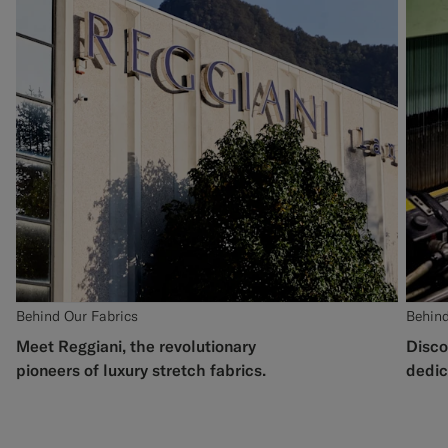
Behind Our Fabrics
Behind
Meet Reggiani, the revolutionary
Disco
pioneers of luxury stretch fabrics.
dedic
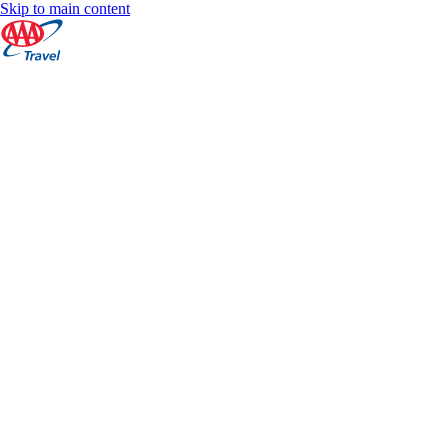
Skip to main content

=-=-=-=-=

TASK TO CARRY OUT: Line by line, print the records above exactly, skipping each picture.

ANSWER TO THIS EXERCISE:
Behind Our Fabrics
Behind
Meet Reggiani, the revolutionary
Disco
pioneers of luxury stretch fabrics.
dedic
Skip to main content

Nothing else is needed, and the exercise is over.